• Data for this task:
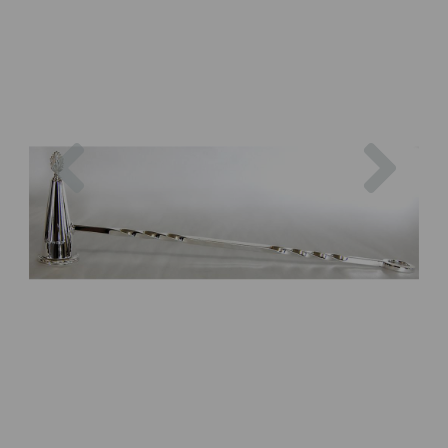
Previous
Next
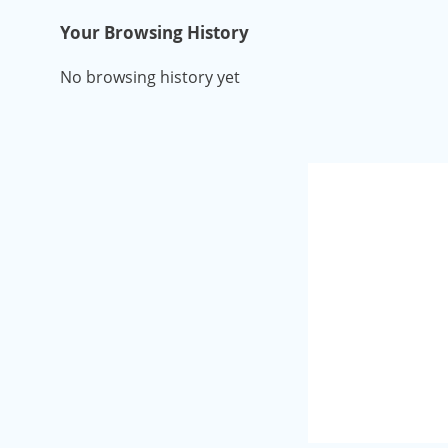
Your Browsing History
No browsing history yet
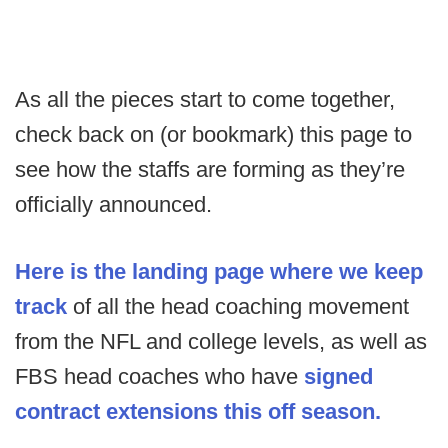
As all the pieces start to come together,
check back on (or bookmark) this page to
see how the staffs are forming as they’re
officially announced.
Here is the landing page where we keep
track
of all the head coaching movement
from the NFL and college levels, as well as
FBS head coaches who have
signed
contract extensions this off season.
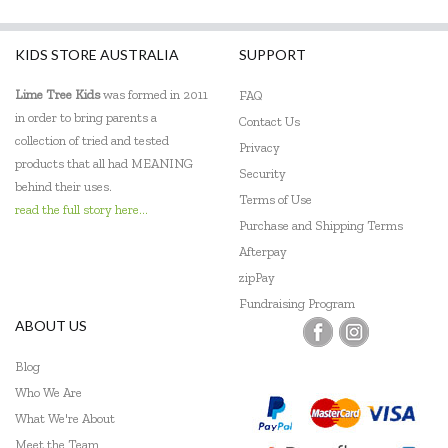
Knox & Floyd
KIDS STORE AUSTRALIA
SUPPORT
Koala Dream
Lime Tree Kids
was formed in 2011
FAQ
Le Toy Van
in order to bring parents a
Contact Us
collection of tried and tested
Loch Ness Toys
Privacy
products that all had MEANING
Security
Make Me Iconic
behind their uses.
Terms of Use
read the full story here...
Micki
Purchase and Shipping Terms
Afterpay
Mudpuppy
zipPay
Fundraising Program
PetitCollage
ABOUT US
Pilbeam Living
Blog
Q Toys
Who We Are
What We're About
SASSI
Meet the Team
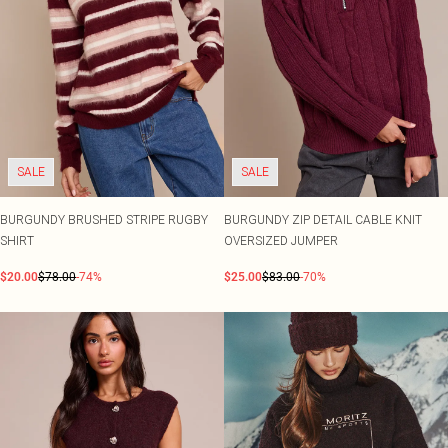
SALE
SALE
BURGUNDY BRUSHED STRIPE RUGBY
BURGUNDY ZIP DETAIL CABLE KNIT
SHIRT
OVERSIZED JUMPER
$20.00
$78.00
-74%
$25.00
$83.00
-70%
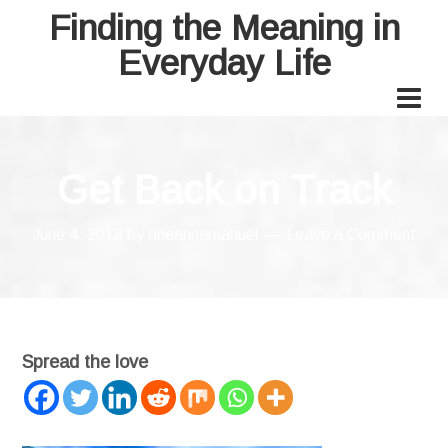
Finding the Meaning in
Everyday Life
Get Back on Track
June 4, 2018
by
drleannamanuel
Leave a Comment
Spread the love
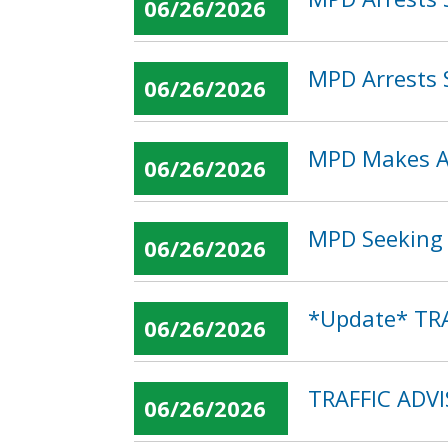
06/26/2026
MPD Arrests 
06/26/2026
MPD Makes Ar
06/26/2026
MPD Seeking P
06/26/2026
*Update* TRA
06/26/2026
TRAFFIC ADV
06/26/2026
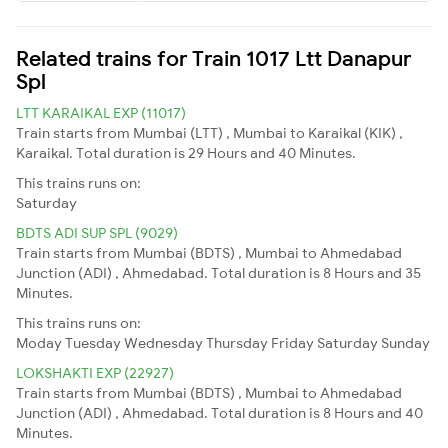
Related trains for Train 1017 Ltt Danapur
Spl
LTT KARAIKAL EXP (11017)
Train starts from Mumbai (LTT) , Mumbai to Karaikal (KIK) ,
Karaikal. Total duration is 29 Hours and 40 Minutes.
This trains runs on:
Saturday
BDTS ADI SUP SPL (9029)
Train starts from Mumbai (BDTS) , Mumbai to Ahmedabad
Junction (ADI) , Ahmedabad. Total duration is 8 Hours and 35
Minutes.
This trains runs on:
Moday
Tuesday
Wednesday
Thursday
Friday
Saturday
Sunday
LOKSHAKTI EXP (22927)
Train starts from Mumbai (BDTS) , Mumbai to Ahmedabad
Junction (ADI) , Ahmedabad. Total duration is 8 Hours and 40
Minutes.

==

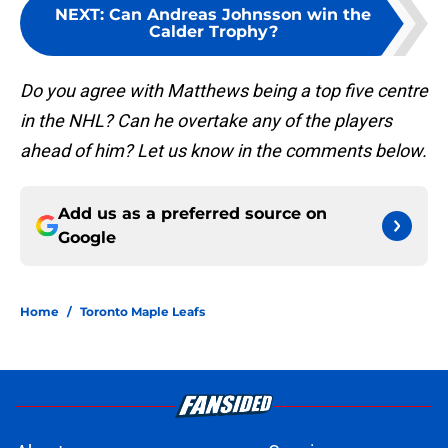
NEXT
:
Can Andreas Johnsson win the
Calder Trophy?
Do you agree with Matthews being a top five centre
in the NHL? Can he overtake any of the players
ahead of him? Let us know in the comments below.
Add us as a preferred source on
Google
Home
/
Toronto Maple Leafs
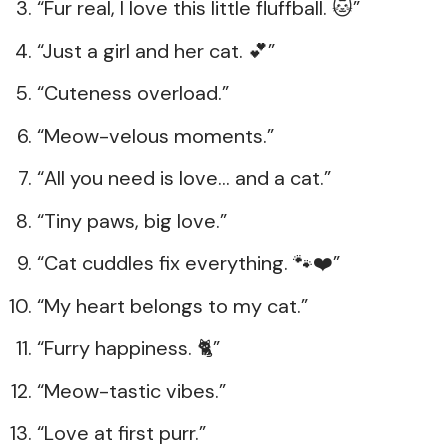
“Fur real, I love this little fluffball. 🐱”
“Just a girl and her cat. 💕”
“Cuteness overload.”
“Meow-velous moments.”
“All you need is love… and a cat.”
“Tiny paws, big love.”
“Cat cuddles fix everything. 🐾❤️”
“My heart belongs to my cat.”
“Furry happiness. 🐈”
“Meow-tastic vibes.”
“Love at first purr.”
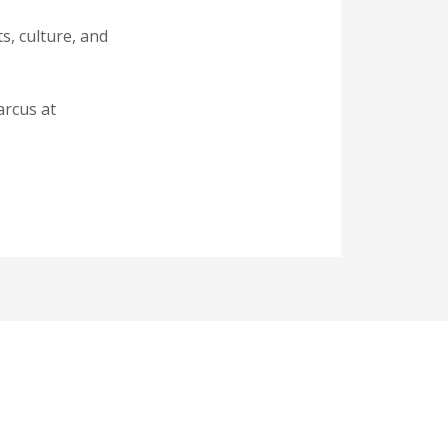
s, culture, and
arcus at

• About this exercise: The result is a copy of every line above where the word "Total" shows up.

• Completed task:
Karaikal. Total duration is 29 Hours and 40 Minutes.
Junction (ADI) , Ahmedabad. Total duration is 8 Hours and 35
Junction (ADI) , Ahmedabad. Total duration is 8 Hours and 40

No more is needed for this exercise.